Amendment of section 11
4.  Section 11 of the principal Act is amended —
(a)
by deleting the words “subsection (2)” in subsection (1) and substituting the words “subsection (3)”; and
(b)
by deleting subsection (3) and substituting the following subsections:
(3)  For the purposes of this section, this Act applies if —
(a)
for the offence in question, the accused was in Singapore at the material time;
(b)
for the offence in question (being one under section 3, 4, 5, 6, 7 or 8), the computer, program or data was in Singapore at the material time; or
(c)
the offence causes, or creates a significant risk of, serious harm in Singapore.
(4)  In subsection (3)(c), “serious harm in Singapore” means —
(a)
illness, injury or death of individuals in Singapore;
(b)
a disruption of, or a serious diminution of public confidence in, the provision of any essential service within the meaning of section 15A(12) in Singapore;
(c)
a disruption of, or a serious diminution of public confidence in, the performance of any duty or function of, or the exercise of any power by, the Government, an Organ of State, a statutory board, or a part of the Government, an Organ of State or a statutory board; or
(d)
damage to the national security, defence or foreign relations of Singapore.
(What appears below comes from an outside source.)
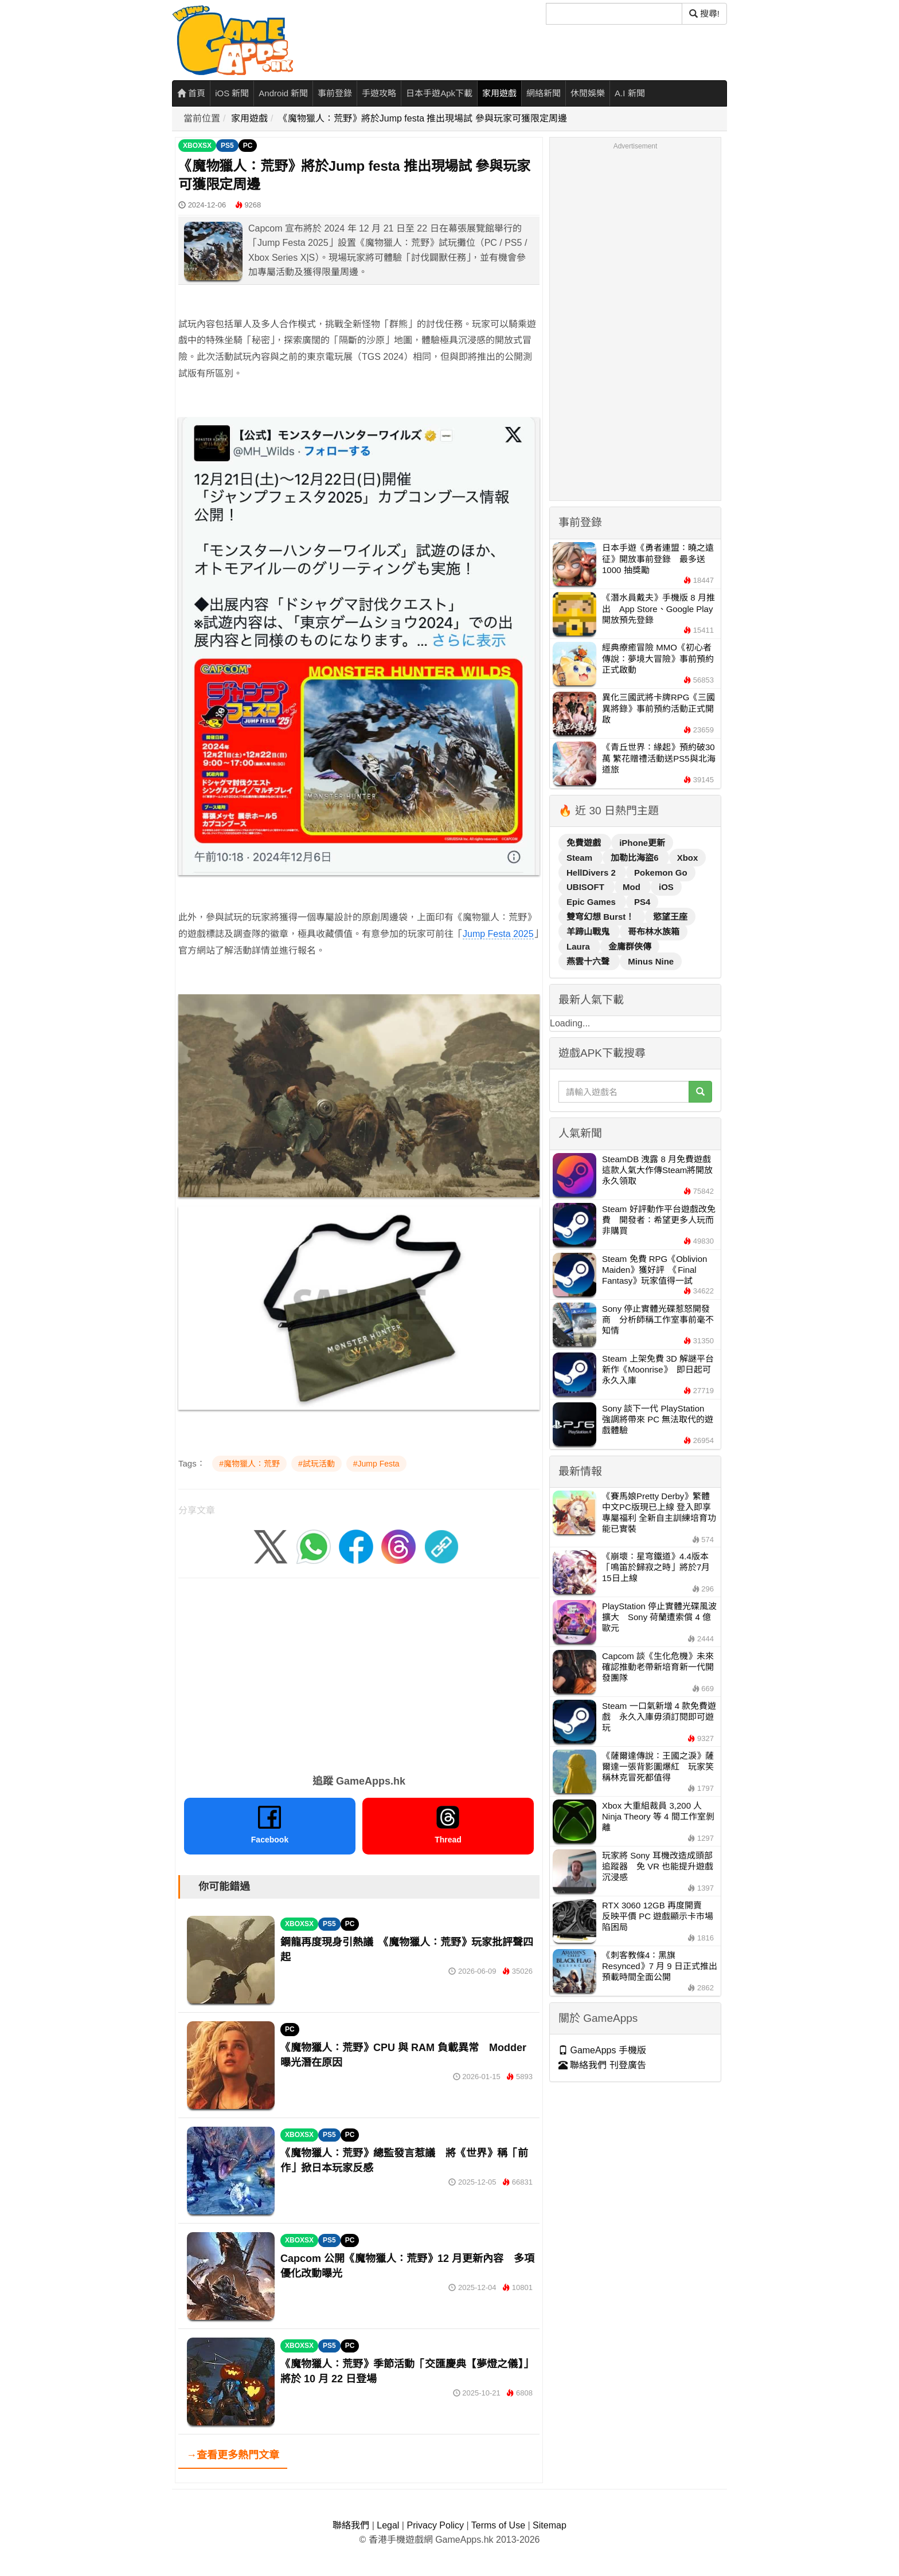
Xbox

     Example 1.— The following are examples of acts that seriously diminish or create a significant risk of seriously diminishing public confidence in the provision of an essential service:
    (a) publication to the public of the medical records of patients of a hospital in Singapore;
    (b) providing to the public access to the account numbers of customers of a bank in Singapore.
     Example 2.— The following are examples of acts that seriously diminish or create a significant risk of seriously diminishing public confidence in the performance of any duty or function of, or the exercise of any power by, the Government, an Organ of State, a statutory board, or a part of the Government, an Organ of State or a statutory board:
    (a) providing to the public access to confidential documents belonging to a ministry of the Government;
    (b) publication to the public of the access codes for a computer belonging to a statutory board.
(5)  For the purposes of subsection (3)(c), it is immaterial whether the offence that causes the serious harm in Singapore —
(a)
causes such harm directly; or
(b)
is the only or main cause of the harm.
(6)  In subsection (4)(c), “statutory board” means a body corporate or unincorporate established by or under any public Act to perform or discharge a public function.”.
New section 11A
5.  The principal Act is amended by inserting, immediately after section 11, the following section:
Amalgamation of charges
11A.
—(1)  This section applies when a person is alleged to have committed 2 or more acts —
(a)
each of which is an offence under the same provision in Part II;
(b)
that involve the same computer; and
(c)
that are committed in a period that does not exceed 12 months.
(2)  Despite section 124 of the Criminal Procedure Code (Cap. 68), it is sufficient for the charge in respect of those acts to specify —
(a)
particulars of that computer; and
(b)
the dates between which the acts are alleged to have been committed,
without specifying the exact dates the acts are committed.
(3)  A charge framed in accordance with subsection (2) is treated as a charge of one offence.
(4)  If the particulars mentioned in subsection (2)(a) and (b) do not give the accused sufficient notice of what the accused is charged with, then the charge must also give details of how the alleged offence was committed as will be sufficient for that purpose.”.